Part of Miranda’s advocacy has always had an anti-violence element. “Young people dying in our City is not normal or OK. It shouldn’t be happening here in Boston. It shouldn’t be the story of our collective experiences growing up in Roxbury, Dorchester, Mattapan – these communities have a lot to offer the City,” she says. But last summer, that mission suddenly became personal when her younger brother Michael was shot and killed downtown. “This wasn’t something I just post about on social media anymore,” she recalls. “It became very real and very painful.” In the wake of his passing, though, she saw first-hand the far-reaching repercussions of his untimely death. “I just couldn’t believe how many people were a friend of a friend or a cousin of a cousin – it was eye-opening for me to really understand that it’s a community loss, not just my family’s loss.”
That realization reignited her commitment to engaging local organizations in her advocacy. She has connected with groups, including the Bobby Mendes Peace Legacy, the Louis D. Brown Peace Institute, and Beth Israel’s Center for Violence Prevention and Recovery. She and her family also started a fund in her brother’s name, which they’ll put toward initiatives focused on increasing opportunities for Cape Verdean youth in Roxbury and Dorchester. Her mission may seem monumental, but given Boston’s character as a city, Miranda’s determination hasn’t wavered. “There’s a lot of grit here,” says Miranda. “We are the epitome of resilience.”

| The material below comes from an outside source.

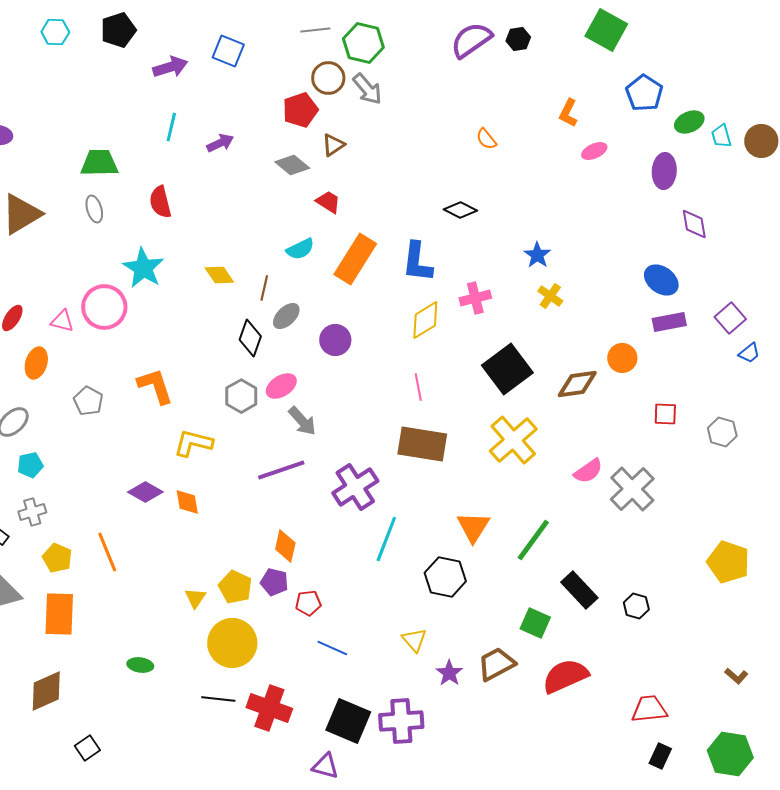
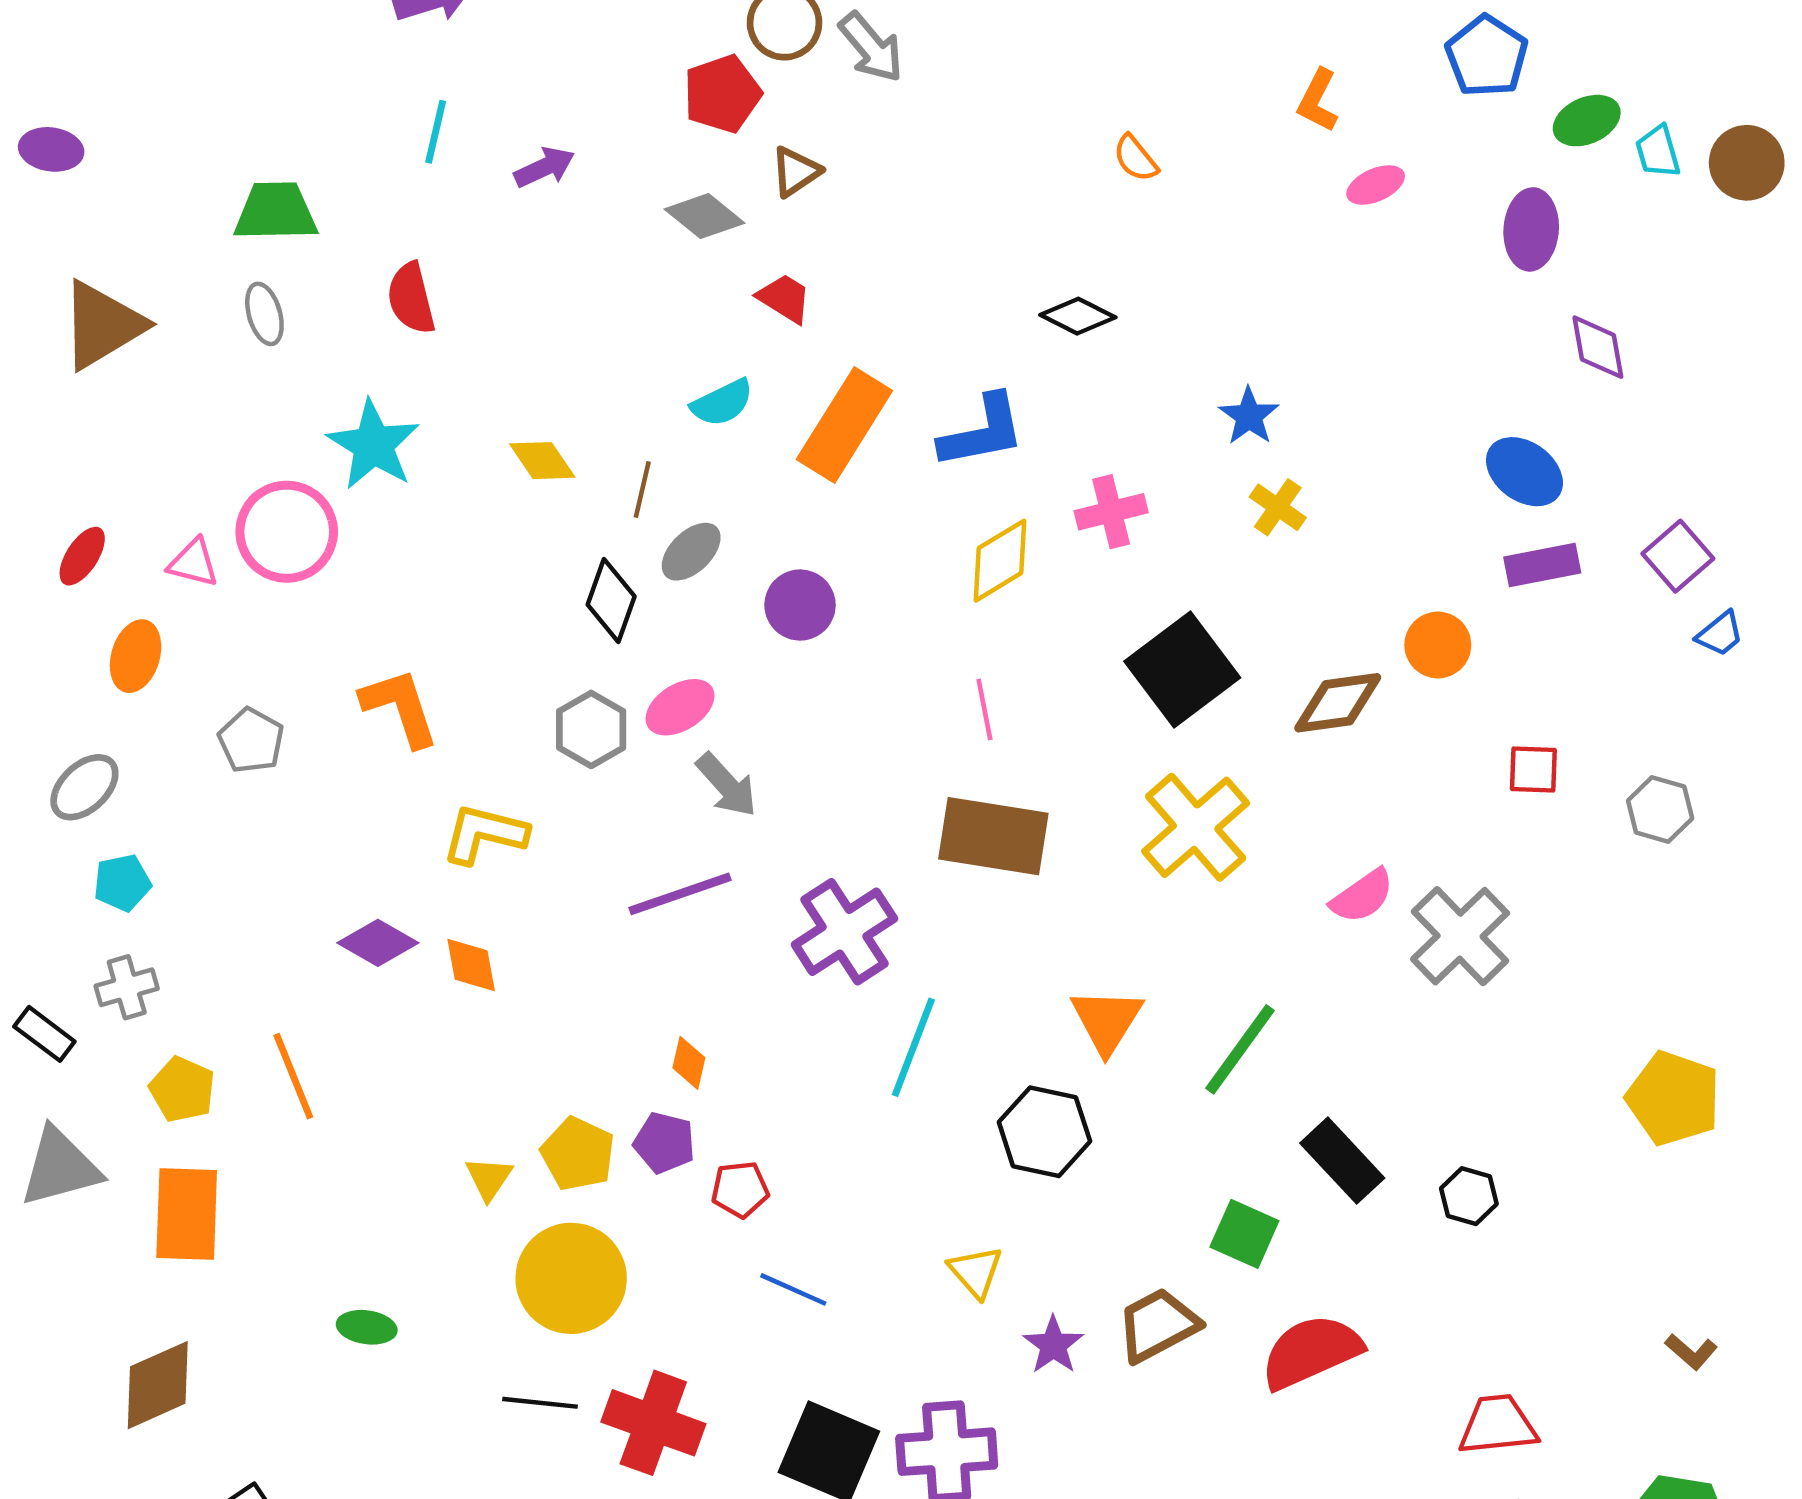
blue L-shape: (417, 262) -> (982, 432), turned -108
orange diamond: (285, 546) -> (689, 1063), size x0.7

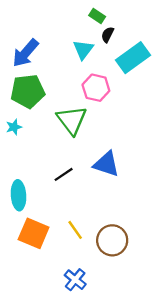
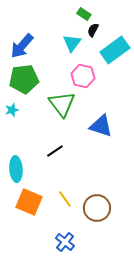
blue triangle: (106, 164) -> (101, 126), moved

Others across Boston have recently taken note of her passion. Just a few months ago, she won Boston Centers for Youth and Families’ Kevin Fitzgerald Award for Community Empowerment, and Hawthorne was honored at the Love Your Block initiative’s awards ceremony in December. For Miranda, though, 2018 looks to be a time of renewal and, quite literally, growth. She’s learning to become an urban farmer herself, to work through her own trauma and to learn more about horticulture therapy as a way to help others find peace. She’s investing in herself so she can grow as a professional, reserving time to nurture and expand her networks for greater social impact. She’ll continue to sit on the boards of Union Capital Boston, Score4More, and the Roxbury Historical Society. She’s working on self-care because, as she puts it, “you can’t pour from an empty cup!” And although she’s resisted it thus far, she’s embracing the “activist” title so many have already attributed to her. “I think I’m finally OK with the word,” she says. “I’m OK with the responsibility and the opportunity to activate residents and young people to be involved in matters that really concern them. So I’m finally ready.”